Mais l’affaire Kanata nous a révélé quelque chose de plus grave. Le Conseil des Arts du Canada, qui utilise nos impôts pour financer l’excellence dans les Arts, a admis avoir refusé de financer Kanata spécifiquement à cause de, je cite:

« le manque d’information dans l’énoncé du projet quant à la consultation des Autochtones ainsi qu’à leur intégration dans le processus de création »

Soyons clair: qu’un artiste décide de consulter et d’intégrer qui que ce soit dans son processus de création est son choix. Mais ici l’organisme subventionaire affirme que l’artiste n’a pas le choix. S’il veut être considéré pour une subvention il doit consulter et intégrer. L’affront à la liberté de création est total.

La culture des Guerriers menace la liberté d’expression de trois façons.

D’abord par cette posture assumée que certaines idées ne doivent pas être diffusées, y compris dans les lieux de savoir que sont les universités. Le fait que le débat suscité par cette pratique soit vue comme une « panique » méprisable est un facteur aggravant.

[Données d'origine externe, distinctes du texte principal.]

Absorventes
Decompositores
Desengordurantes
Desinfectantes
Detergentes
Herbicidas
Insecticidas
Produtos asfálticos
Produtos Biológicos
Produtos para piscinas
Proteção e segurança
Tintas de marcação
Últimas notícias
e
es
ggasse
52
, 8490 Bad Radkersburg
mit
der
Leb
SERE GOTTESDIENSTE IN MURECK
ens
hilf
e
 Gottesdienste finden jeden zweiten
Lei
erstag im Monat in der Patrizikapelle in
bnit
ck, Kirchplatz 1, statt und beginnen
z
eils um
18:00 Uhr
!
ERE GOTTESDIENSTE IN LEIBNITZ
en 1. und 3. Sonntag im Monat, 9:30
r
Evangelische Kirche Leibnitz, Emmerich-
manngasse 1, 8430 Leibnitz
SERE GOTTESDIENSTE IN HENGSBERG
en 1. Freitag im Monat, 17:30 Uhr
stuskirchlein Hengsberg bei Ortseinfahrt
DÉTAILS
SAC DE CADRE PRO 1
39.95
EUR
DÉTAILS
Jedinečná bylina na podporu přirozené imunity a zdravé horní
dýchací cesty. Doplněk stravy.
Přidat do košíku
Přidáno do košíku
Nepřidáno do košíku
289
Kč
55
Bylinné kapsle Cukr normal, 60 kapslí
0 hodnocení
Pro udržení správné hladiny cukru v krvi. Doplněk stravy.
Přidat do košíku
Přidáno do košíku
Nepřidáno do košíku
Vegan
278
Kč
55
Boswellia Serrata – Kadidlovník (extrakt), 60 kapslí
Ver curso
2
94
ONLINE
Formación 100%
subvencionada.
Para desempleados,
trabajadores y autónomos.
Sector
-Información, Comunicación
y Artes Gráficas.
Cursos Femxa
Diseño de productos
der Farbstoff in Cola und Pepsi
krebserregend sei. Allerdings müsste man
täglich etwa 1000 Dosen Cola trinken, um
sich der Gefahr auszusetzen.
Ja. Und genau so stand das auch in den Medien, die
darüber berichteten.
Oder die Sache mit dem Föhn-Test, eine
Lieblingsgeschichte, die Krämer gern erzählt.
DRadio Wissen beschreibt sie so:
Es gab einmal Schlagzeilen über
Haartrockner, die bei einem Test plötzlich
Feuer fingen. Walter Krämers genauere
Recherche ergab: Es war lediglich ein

Ensuite par la survalorisation de la sensibilité. Si les gens se sentent « offensés » par un propos, un tableau, ils ont selon cette thèse le droit de faire taire le propos, de faire cacher le tableau. On est là dans un paradigme liberticide qui, s’il avait été appliqué dans le passé, aurait gommé la totalité de la Renaissance et des Lumières, sans parler de Picasso. Ce principe est également voisin, sinon consanguin, avec les appels d’autorités religieuses qui veulent faire interdire le blasphème.

Finalement, parce ces idées sont internalisées par des institutions publiques, donc normalisées. L’exemple du Conseil des Arts est patent.

Pour conclure

Les Guerriers sont avec nous pour longtemps. Une bonne raison pour les connaître et les comprendre. Ils n’arrêteront pas de s’exprimer. Souvent — très souvent –, il vaut la peine de les entendre.

Parfois, parce qu’ils ont raison sur le fond et éclairent des injustices qui tardent à disparaître.

Parfois, parce qu’ils risquent de nous entraîner sur des chemins dangereux pour la démocratie et le vivre-ensemble.

Pour ces raisons, le livre de Judith Lussier est précieux. Le lire en tandem avec celui de Mathieu Bock-Côté est un exercice sans doute intellectuellement un peu périlleux, mais qui nous donne deux puissantes lorgnettes pour examiner l’envers et le revers du phénomène.